In terms of the future, he said the WHO had looked at global health and aging around the world. In Ireland by the year 2050 there would be fewer people under the age of five than those over 65. There would also be a huge rise in the number of people aged over the age of 85 which would provide a significant additional demand on service provision. “There used to be a big bulge around the 45 – 55 age group. In 20 years time there will be a second big bulge in the 65 – 86 age group and how we manage dementia care will be one of the biggest issues for the financing of health and social care.”

Worldwide, the number of those aged over 65 would increase by 188 per cent between 2010 and 2050, the number aged over 85 would increase by 351 per cent and those aged over 100 would go up by 1004 per cent.

Mr. Mulvany said that in future the burden would shift to chronic non communicable diseases in high income countries (and Ireland is in that league). This meant that there would have to be a change in how and where we provided care.
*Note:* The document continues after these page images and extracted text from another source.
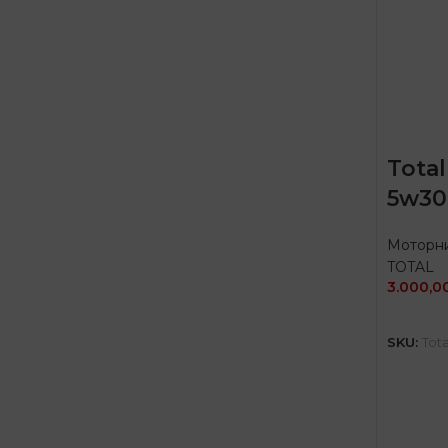
Tota
5w30
Моторни
TOTAL
3.000,0
SKU:
Tot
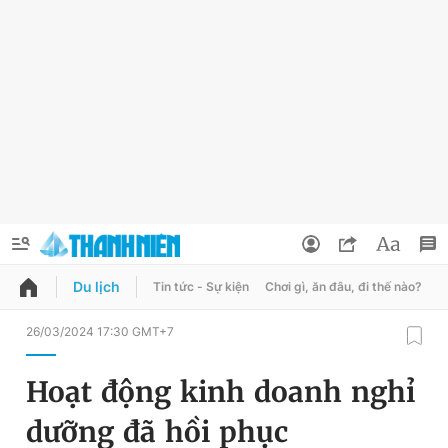
Du lịch
Tin tức - Sự kiện
Chơi gì, ăn đâu, đi thế nào?
B
QUẢNG CÁO
ĐẶT BÁO
26/03/2024 17:30 GMT+7
Thông tin tài khoản
Hoạt động kinh doanh nghỉ
Đổi mật khẩu
Chuyên mục
dưỡng đã hồi phục
Tin đã lưu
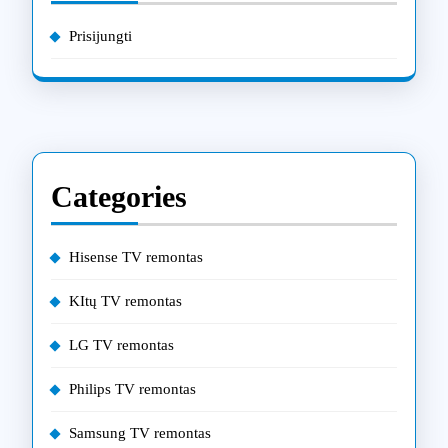
Prisijungti
Categories
Hisense TV remontas
KItų TV remontas
LG TV remontas
Philips TV remontas
Samsung TV remontas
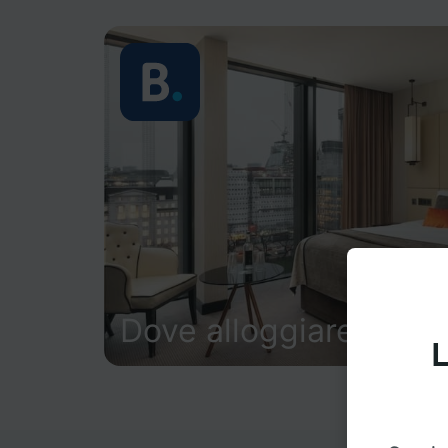
Dove alloggiare
L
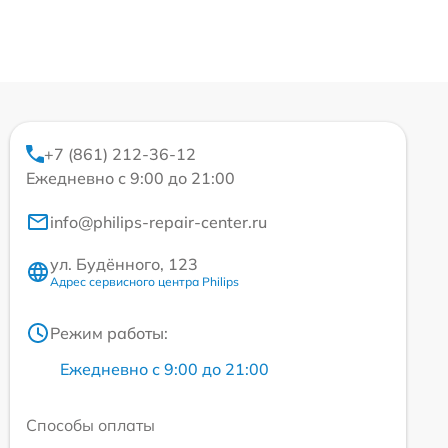
+7 (861) 212-36-12
Ежедневно с 9:00 до 21:00
info@philips-repair-center.ru
ул. Будённого, 123
Адрес сервисного центра Philips
Режим работы:
Ежедневно с 9:00 до 21:00
Способы оплаты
“The big four challenges we are facing are cancer, mobility impairment, diabetes and hypertension.”

He said that between 2007 and 2014 total WTE staff numbers in the health services dropped by 13.48 per cent. The largest reduction was in general support staff, which was down over 30 percent (although this might not represent the real picture as services had been supplemented by external provision). Health and social care professionals had decreased by 13.8 per cent, management/administration was down by over 18 per cent, nursing staff by 12.41 per cent and other patient and client care staff had decreased by over 8 per cent. Medical and dental staff were up by 8.51 per cent.

Over the previous eight years (2008-2015), government net funding to the HSE was down by about €1.6 billion or 12% from €13.78 billion to €12.1 billion, while activity had increased significantly.

Between 2003 and 2013 there was an increase of 9 per cent in the number of babies born. In 2013 there were 615,211 discharges from hospital, 3.3 million bed days used, an increase of 11 per cent on 2004. Between 2004 and 2014. ED attendances were up 0.8 per cent, the number of people with medical cards was up 60 per cent, and there were also 125,000 GP visit cards. The number of people admitted to mental health services was down 17 per cent, people receiving treatment for problem drug use were up 54 per cent and the numbers attending intellectual disability days services was up 10 per cent.

Absenteeism rates in the health sector were down from 5.45 per cent in 2009 to 4.27 per cent in the most recent 2014 figures which were lower than the Q1 2014 figures for the NHS.

There had also been significant innovations through the Clinical Care Programmes. The medical average length of stay had been reduced by 21 per cent since 2005, thrombolysis rates in stroke care was one of the highest in the world, 99 per cent of babies received audiology screening within four weeks of birth, 82 per cent of   ST-Segment Elevation Myocardial Infarction (STEMI) patients received Primary Percutaneous Coronary Intervention and there were 10,000 new patients triaged and treated from the orthopaedic and rheumatology waiting lists.